The labor unions have joined forces with the human rights freaks and the college care creeps. The labor union special interest groups have skillfully aligned themselves with the socialistic political radicalism and misguided idealism of the leftist campus counter-culture. Including–may I remind you again?–“The Democratic Socialists of America”!
What we have here is the skillful labor union exploitation of the naive youth fringe–a fringe still largely devoid of meaning and identity, still struggling to do what’s right, to stand up for a cause–any cause–and to try to make some kind of a “difference” in this world. The anti-CNMI textile labor union conspirators have found themselves eager university protesters–protesters who would gladly crusade against the CNMI (which they know nothing about) free of charge.

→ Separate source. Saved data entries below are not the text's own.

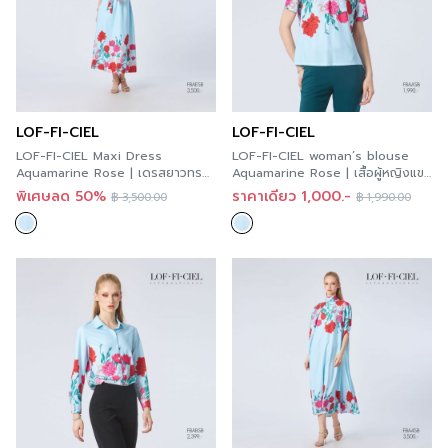
LOF-FI-CIEL
LOF-FI-CIEL
LOF-FI-CIEL Maxi Dress
LOF-FI-CIEL woman’s blouse
Aquamarine Rose | เดรสยาวทรง
Aquamarine Rose | เสื้อผู้หญิงแขน
หลวมแขนสั้น สีฟ้า FBAESB
สั้น สีฟ้า FBAASB
พิเศษลด 50%
ราคาเดียว 1,000.-
฿
3,500.00
฿
1,990.00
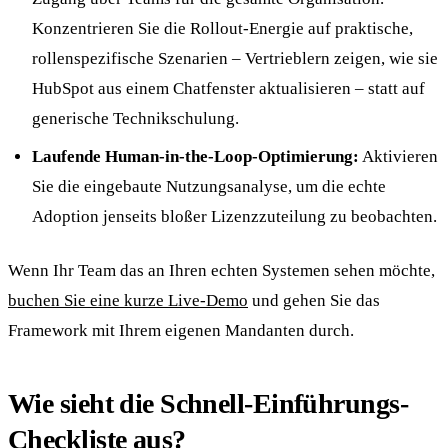
Konzentrieren Sie die Rollout-Energie auf praktische,
rollenspezifische Szenarien – Vertrieblern zeigen, wie sie
HubSpot aus einem Chatfenster aktualisieren – statt auf
generische Technikschulung.
Laufende Human-in-the-Loop-Optimierung:
Aktivieren
Sie die eingebaute Nutzungsanalyse, um die echte
Adoption jenseits bloßer Lizenzzuteilung zu beobachten.
Wenn Ihr Team das an Ihren echten Systemen sehen möchte,
buchen Sie eine kurze Live-Demo
und gehen Sie das
Framework mit Ihrem eigenen Mandanten durch.
Wie sieht die Schnell-Einführungs-
Checkliste aus?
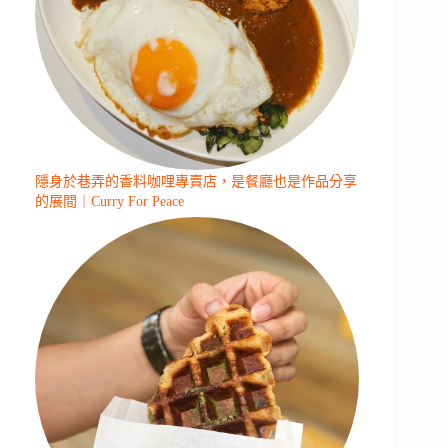
隱身於巷弄的香料咖哩專賣店，是餐廳也是作品分享
的展間｜Curry For Peace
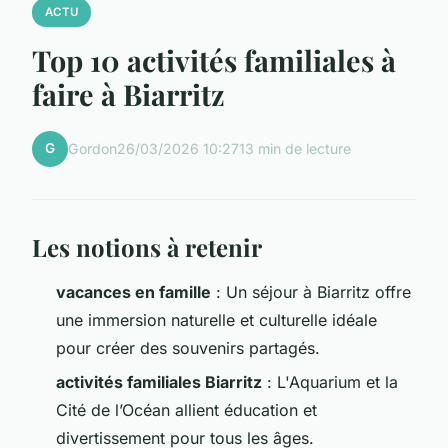
ACTU
Top 10 activités familiales à
faire à Biarritz
G
Gordon
26/03/2026 10:27
13 min de lecture
Les notions à retenir
vacances en famille
: Un séjour à Biarritz offre
une immersion naturelle et culturelle idéale
pour créer des souvenirs partagés.
activités familiales Biarritz
: L'Aquarium et la
Cité de l’Océan allient éducation et
divertissement pour tous les âges.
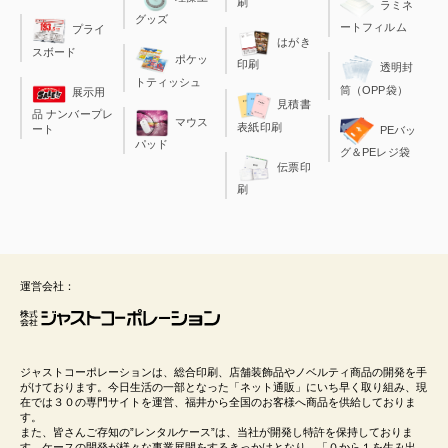
刷
ラミネ
グッズ
ートフィルム
プライ
はがき
スボード
ポケッ
印刷
透明封
トティッシュ
筒（OPP袋）
展示用
見積書
品 ナンバープレ
マウス
表紙印刷
ート
PEバッ
パッド
グ＆PEレジ袋
伝票印
刷
運営会社：
ジャストコーポレーションは、総合印刷、店舗装飾品やノベルティ商品の開発を手
がけております。今日生活の一部となった「ネット通販」にいち早く取り組み、現
在では３０の専門サイトを運営、福井から全国のお客様へ商品を供給しておりま
す。
また、皆さんご存知の”レンタルケース”は、当社が開発し特許を保持しておりま
す。ケースの開発が様々な事業展開をするきっかけとなり、「０から１を生み出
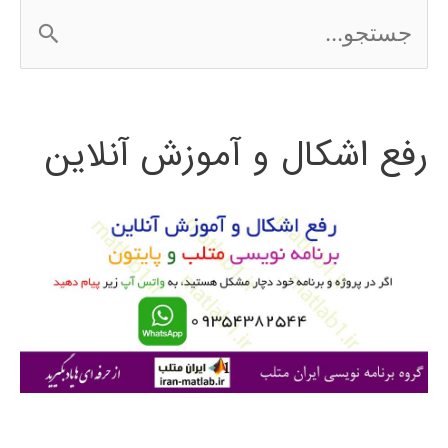
ج
2016
س
ت
رفع اشکال و آموزش آنلاین
ج
و
ب
ر
ا
ی
:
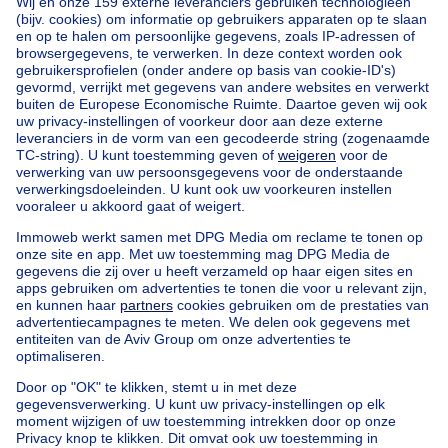
Home
België
Vlaams Brabant (provincie)
Halle-Vilvoorde (arrondissement)
Kopen uw appartement in Linkebeek
Onze huizen buiten België
Huis te koop Frankrijk
Huis te koop Spanje
Huis te koop Italië
Huis te koop Luxemburg
Huis te koop Nederland
Goedkoop vastgoed
Goedkoop huis te koop
Goedkope appartementen te huur
Onze huurwoningen met slaapkamers
Appartement te koop met 3 slaapkamers Oostende
Huis te koop met 3 slaapkamers Stene
Huis te koop met 3 slaapkamers Deurne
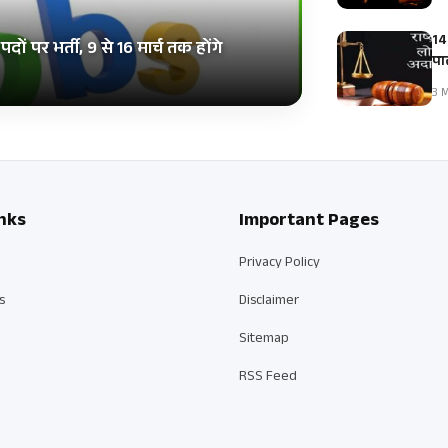
14
ं पर भर्ती, 9 से 16 मार्च तक होंगे
पाल
3 M
nks
Important Pages
Privacy Policy
s
Disclaimer
Sitemap
RSS Feed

These college care creeps and human rights freaks, however, remain completely oblivious to the labor unions’ sinister agenda: to kill free market competition abroad and penalize the US consumer with protectionism-induced trade inflation. The average college care creep doesn’t realize that the labor unions really don’t give a damn about Chinese workers on Saipan.
The unions care only about their own jobs. In fact, they want our nonresident workers to be unemployed, to stop competing with them–and that’s precisely what they intend to achieve, not through free and open commercial competition, but through political activism, media smear campaigns, buyer intimidation, and the federalization of our immigration and minimum wage.
If a Chinese citizen is impoverished and unemployed, the labor unions wouldn’t lift a finger to protest his sad plight. There would be no mass rallies condemning rampant Chinese unemployment. The unions would remain silent.
It is only when the Asian worker is gainfully employed, developing, and struggling to improve his life, that the labor unions take notice by condemning his nefarious exploitation. Human rights freaks and college care creeps, take notice: You are the ones being exploited; your labor union sponsors really don’t care about the plight of Saipan’s foreign workers.